Assessment of River Water Quality Using Macroinvertebrate Organisms as Pollution Indicators of Tamirabarani River Basin, Tamil Nadu, India

K. Mophin-Kani; A.G. Murugesan
River monitoring study was conducted to assess the current water quality status employing macrobenthic organisms as pollution indicators at 12 sampling stations of the perennial river Tamirabarani during March to December 2008. The river is the main source for potable water supply, irrigation, domestic uses, industrial processes etc., to the two districts namely Tirunelveli and Thotthukudi with the population of more than 42,96,261 people. Based on the physicochemical study, the river water quality deteriorates mainly due to organic contaminants which was measured through high BOD, COD and TKN content of the water samples and due to high discharge of domestic discharges, sewage wastes, open defecation, livestock discharges all along the river course. A sum of 3372 macrobenthic individuals comprising of 58 families were collected during the study. The macrobenthic abundance (97 numbers) was perceived at Pabanasam (T1) during March and June; less (36 numbers) assemblage was observed at Thiruppudaimaruthur (T4).

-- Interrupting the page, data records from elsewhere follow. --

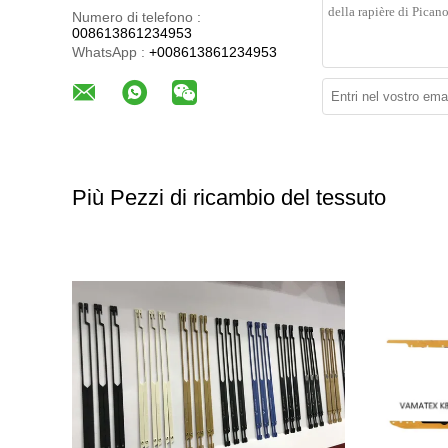
Numero di telefono :
008613861234953
WhatsApp :
+008613861234953
Più Pezzi di ricambio del tessuto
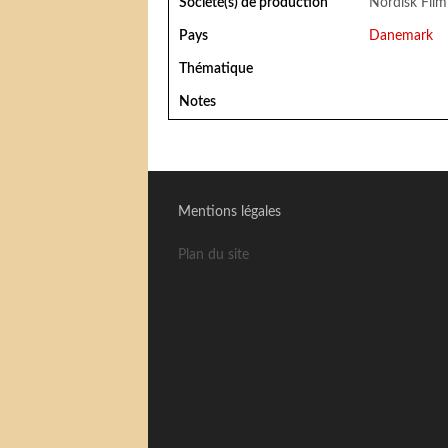
Société(s) de production
Nordisk Film
Pays
Danemark
Thématique
Notes
Mentions légales
Plan du site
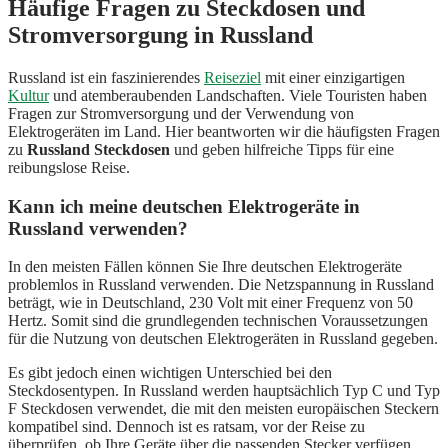
Häufige Fragen zu Steckdosen und
Stromversorgung in Russland
Russland ist ein faszinierendes
Reiseziel
mit einer einzigartigen
Kultur
und atemberaubenden Landschaften. Viele Touristen haben
Fragen zur Stromversorgung und der Verwendung von
Elektrogeräten im Land. Hier beantworten wir die häufigsten Fragen
zu
Russland Steckdosen
und geben hilfreiche Tipps für eine
reibungslose Reise.
Kann ich meine deutschen Elektrogeräte in
Russland verwenden?
In den meisten Fällen können Sie Ihre deutschen Elektrogeräte
problemlos in Russland verwenden. Die Netzspannung in Russland
beträgt, wie in Deutschland, 230 Volt mit einer Frequenz von 50
Hertz. Somit sind die grundlegenden technischen Voraussetzungen
für die Nutzung von deutschen Elektrogeräten in Russland gegeben.
Es gibt jedoch einen wichtigen Unterschied bei den
Steckdosentypen. In Russland werden hauptsächlich Typ C und Typ
F Steckdosen verwendet, die mit den meisten europäischen Steckern
kompatibel sind. Dennoch ist es ratsam, vor der Reise zu
überprüfen, ob Ihre Geräte über die passenden Stecker verfügen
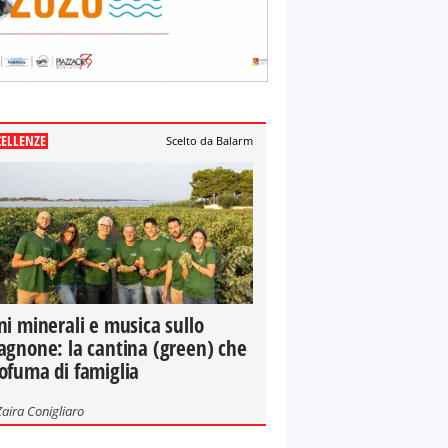
CELLENZE
Scelto da Balarm
ni minerali e musica sullo
agnone: la cantina (green) che
ofuma di famiglia
Zaira Conigliaro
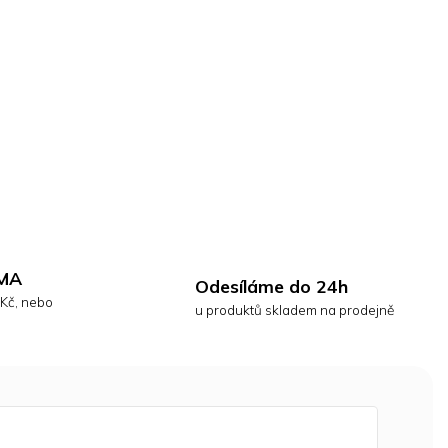
MA
Odesíláme do 24h
 Kč, nebo
u produktů skladem na prodejně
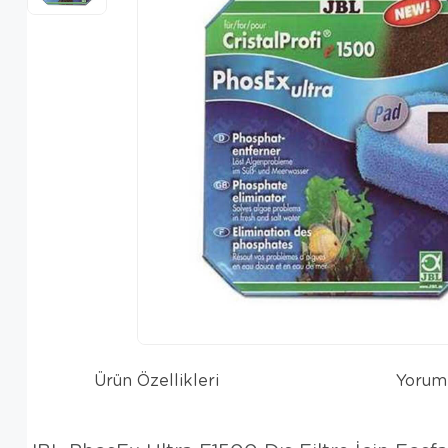
Ürün Özellikleri
Yorum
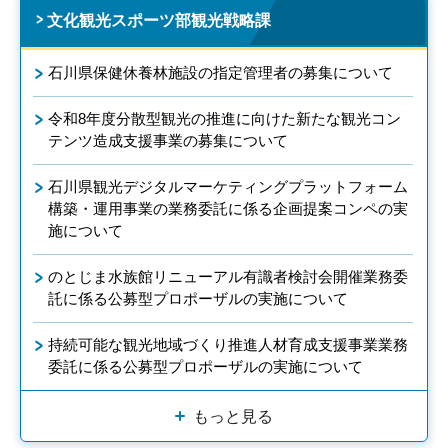
文化観光スポーツ部観光戦略課
石川県保健休養林施設の指定管理者の募集について
令和8年度分散型観光の推進に向けた新たな観光コン
テンツ造成支援事業の募集について
石川県観光デジタルマーケティングプラットフォーム
構築・運用事業の業務委託に係る企画提案コンペの実
施について
のとじま水族館リニューアル有識者検討会開催業務委
託に係る公募型プロポーザルの実施について
持続可能な観光地域づくり推進人材育成支援事業業務
委託に係る公募型プロポーザルの実施について
もっと見る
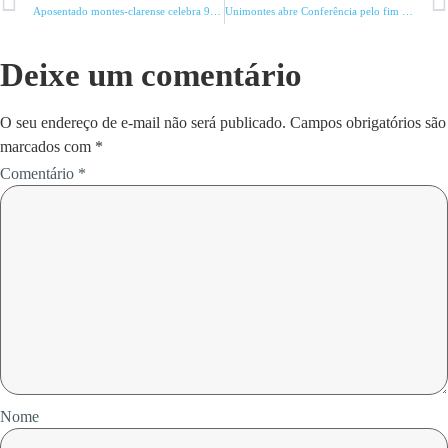
Aposentado montes-clarense celebra 99 anos hoje
Unimontes abre Conferência pelo fim da violência contra mulheres
Deixe um comentário
O seu endereço de e-mail não será publicado.
Campos obrigatórios são
marcados com
*
Comentário
*
Nome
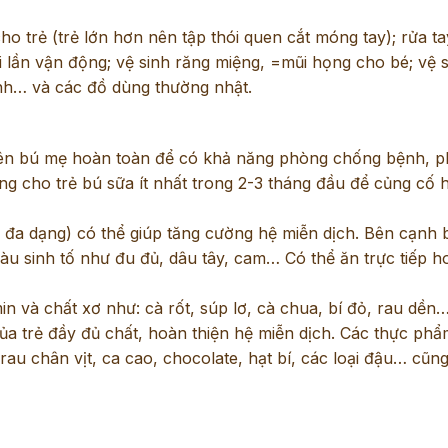
o trẻ (trẻ lớn hơn nên tập thói quen cắt móng tay); rửa t
i lần vận động; vệ sinh răng miệng, =mũi họng cho bé; vệ 
nh… và các đồ dùng thường nhật.
nên bú mẹ hoàn toàn để có khả năng phòng chống bệnh, ph
ng cho trẻ bú sữa ít nhất trong 2-3 tháng đầu để củng cố 
 đa dạng) có thể giúp tăng cường hệ miễn dịch. Bên cạnh 
iàu sinh tố như đu đủ, dâu tây, cam… Có thể ăn trực tiếp h
in và chất xơ như: cà rốt, súp lơ, cà chua, bí đỏ, rau dề
 của trẻ đầy đủ chất, hoàn thiện hệ miễn dịch. Các thực phẩ
, rau chân vịt, ca cao, chocolate, hạt bí, các loại đậu… cũng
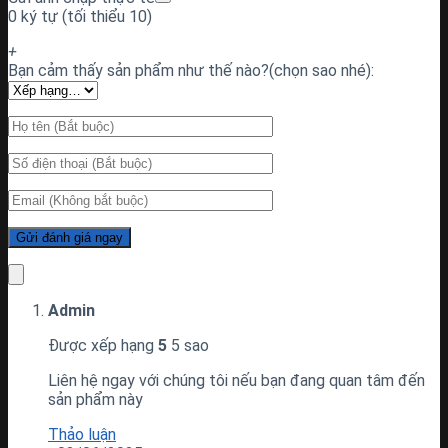
0 ký tự (tối thiểu 10)
+
Bạn cảm thấy sản phẩm như thế nào?(chọn sao nhé):
Admin
Được xếp hạng
5
5 sao
Liên hệ ngay với chúng tôi nếu bạn đang quan tâm đến
sản phẩm này
Thảo luận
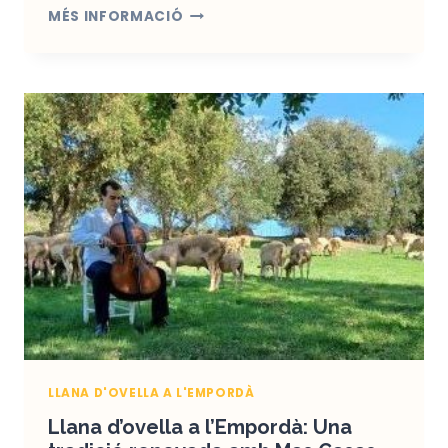
CONEIXES
MÉS INFORMACIÓ
TOTS
ELS
BENEFICIS
DE
LA
LLET
D’OVELLA?
LLANA D'OVELLA A L'EMPORDÀ
Llana d’ovella a l’Empordà: Una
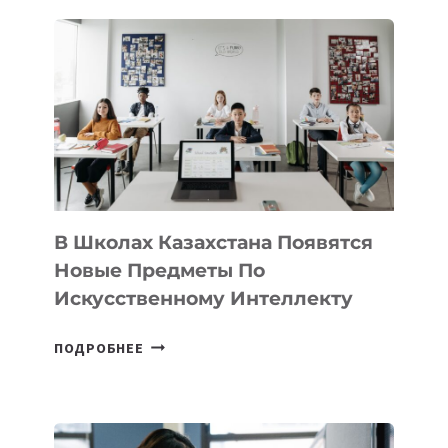
В
DEAL
VELOCITY
BY
MOST
—
МЕЖДУНАРОДНУЮ
ПРОГРАММУ
ДЛЯ
ТЕХНОЛОГИЧЕСКИХ
В Школах Казахстана Появятся
СТАРТАПОВ
Новые Предметы По
Искусственному Интеллекту
В
ПОДРОБНЕЕ
ШКОЛАХ
КАЗАХСТАНА
ПОЯВЯТСЯ
НОВЫЕ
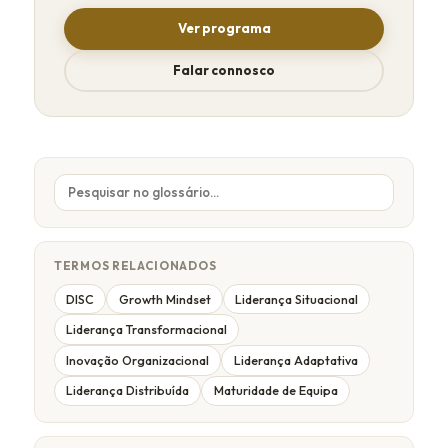
Ver programa
Falar connosco
TERMOS RELACIONADOS
DISC
Growth Mindset
Liderança Situacional
Liderança Transformacional
Inovação Organizacional
Liderança Adaptativa
Liderança Distribuída
Maturidade de Equipa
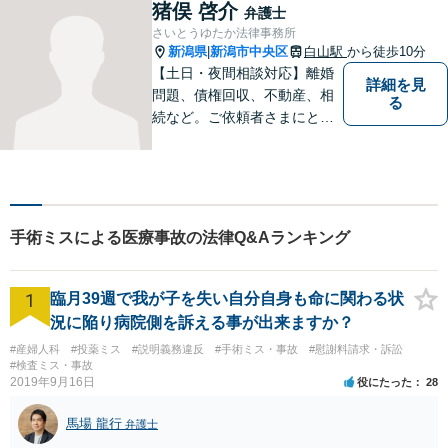
猪俣 啓介
弁護士
さいとうゆたか法律事務所
新潟県
新潟市中央区
白山駅
から徒歩10分
|
【土日・夜間相談対応】離婚
詳細を見
問題、債権回収、不動産、相
る
続など。ご依頼者さまにとっ
てのベストは何かを常に考え
て全力でサポートいたしま
す。難しい専門用語は使わ
ず、わかりやすくご説明しま
す。お気軽にご相談ください
手術ミスによる医療事故の法律Q&Aランキング
【子連れ相談可】
1
臨月39週で我が子を失い自分自身も命に関わる状
況に陥り病院側を訴える事が出来ますか？
#産婦人科
#投薬ミス
#説明義務違反
#手術ミス・事故
#慰謝料請求・訴訟
#検査ミス・事故
2019年9月16日
役にたった
28
馬場 龍行
弁護士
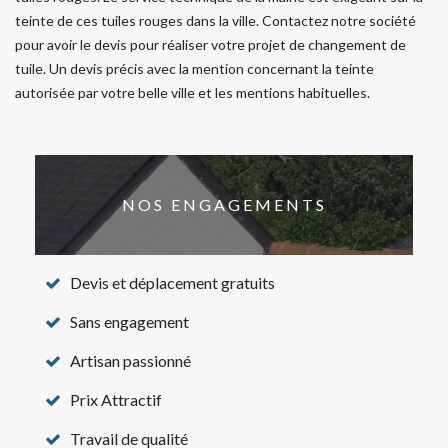
teinte de ces tuiles rouges dans la ville. Contactez notre société
pour avoir le devis pour réaliser votre projet de changement de
tuile. Un devis précis avec la mention concernant la teinte
autorisée par votre belle ville et les mentions habituelles.
NOS ENGAGEMENTS
Devis et déplacement gratuits
Sans engagement
Artisan passionné
Prix Attractif
Travail de qualité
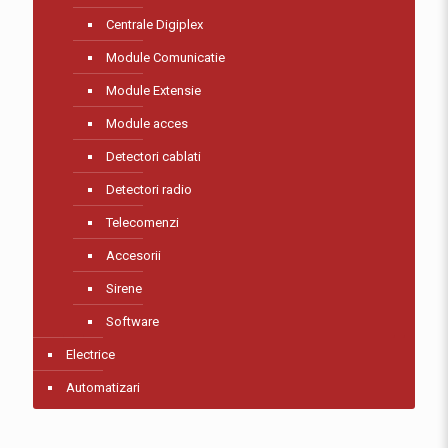
Centrale Digiplex
Module Comunicatie
Module Extensie
Module acces
Detectori cablati
Detectori radio
Telecomenzi
Accesorii
Sirene
Software
Electrice
Automatizari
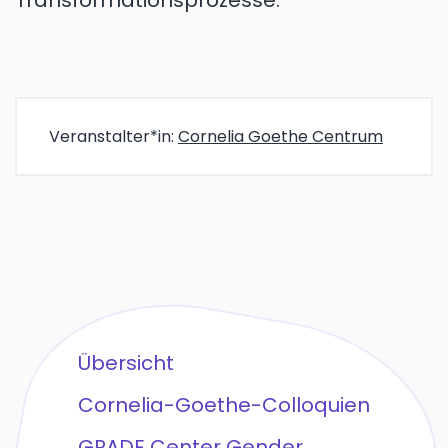
Transformationsprozesse.
Veranstalter*in:
Cornelia Goethe Centrum
Übersicht
Cornelia-Goethe-Colloquien
GRADE Center Gender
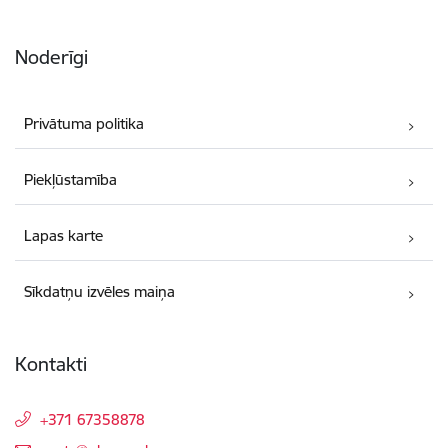
Noderīgi
Privātuma politika
Piekļūstamība
Lapas karte
Sīkdatņu izvēles maiņa
Kontakti
+371 67358878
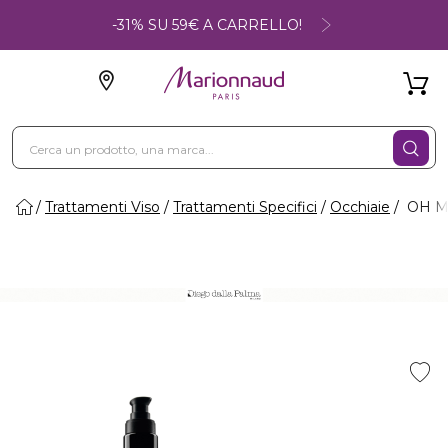
-31% SU 59€ A CARRELLO!
Trattamenti Viso
Trattamenti Specifici
Occhiaie
OH MY 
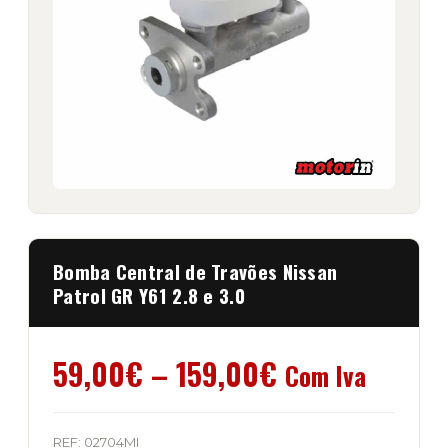
Bomba Central de Travões Nissan
Patrol GR Y61 2.8 e 3.0
Price
59,00
€
–
159,00
€
Com Iva
range:
REF:
02704MI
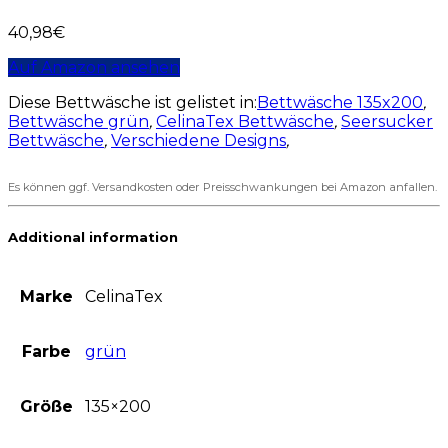
40,98
€
Auf Amazon ansehen
Diese Bettwäsche ist gelistet in:
Bettwäsche 135x200
,
Bettwäsche grün
,
CelinaTex Bettwäsche
,
Seersucker
Bettwäsche
,
Verschiedene Designs
,
Es können ggf. Versandkosten oder Preisschwankungen bei Amazon anfallen.
Additional information
Marke
CelinaTex
Farbe
grün
Größe
135×200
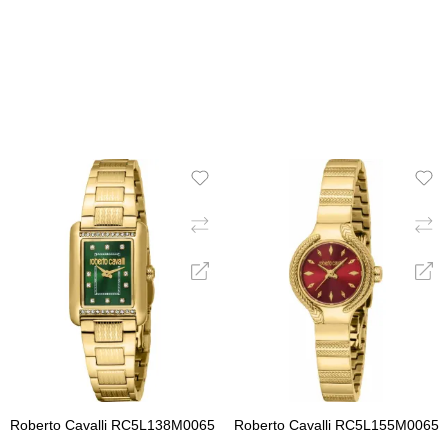
ΠΡΟΣΘΉΚΗ ΣΤΟ ΚΑΛΆΘΙ
ΠΡΟΣΘΉΚΗ ΣΤΟ ΚΑΛΆ
Roberto Cavalli RC5L138M0065
Roberto Cavalli RC5L155M0065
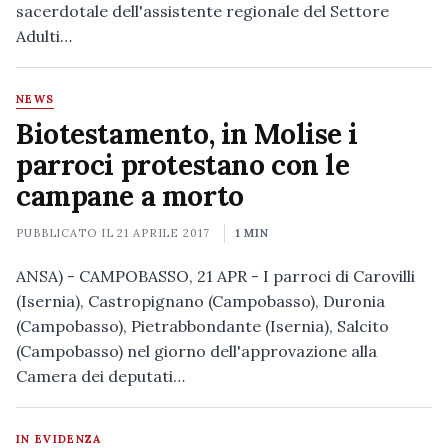
sacerdotale dell'assistente regionale del Settore
Adulti…
NEWS
Biotestamento, in Molise i
parroci protestano con le
campane a morto
PUBBLICATO IL
21 APRILE 2017
1 MIN
ANSA) - CAMPOBASSO, 21 APR - I parroci di Carovilli
(Isernia), Castropignano (Campobasso), Duronia
(Campobasso), Pietrabbondante (Isernia), Salcito
(Campobasso) nel giorno dell'approvazione alla
Camera dei deputati…
IN EVIDENZA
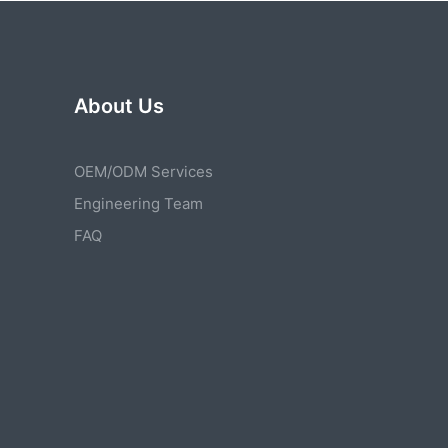
About Us
OEM/ODM Services
Engineering Team
FAQ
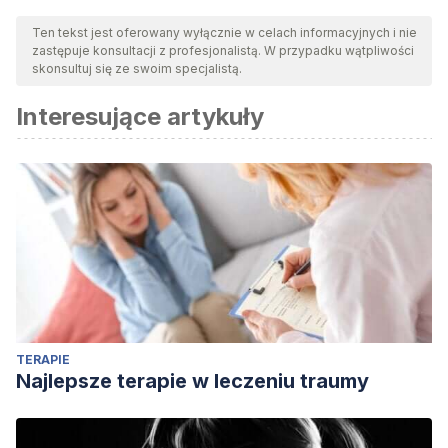
Ten tekst jest oferowany wyłącznie w celach informacyjnych i nie
zastępuje konsultacji z profesjonalistą. W przypadku wątpliwości
skonsultuj się ze swoim specjalistą.
Interesujące artykuły
TERAPIE
Najlepsze terapie w leczeniu traumy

The Family Biotic Index level indicates excellent quality at 10.42% of the sampling stations, very good quality at 6.25% stations, good quality at 25% stations, fair quality at 20.83% stations, fairly poor quality at 16.67% stations and poor quality of water at 20.83% of the stations; EPT and EPT/C Index shows uneven distribution of pollution sensitive and pollution tolerant organisms throughout the river system. ASPT and BMWP score of the study showed the water quality from excellent to poor. At present the perennial river is under threat of anthropogenic disturbances during festival periods especially at upstream areas, Tirunelveli city and suburban reaches due to higher pilgrimage and various religious and rituals practices.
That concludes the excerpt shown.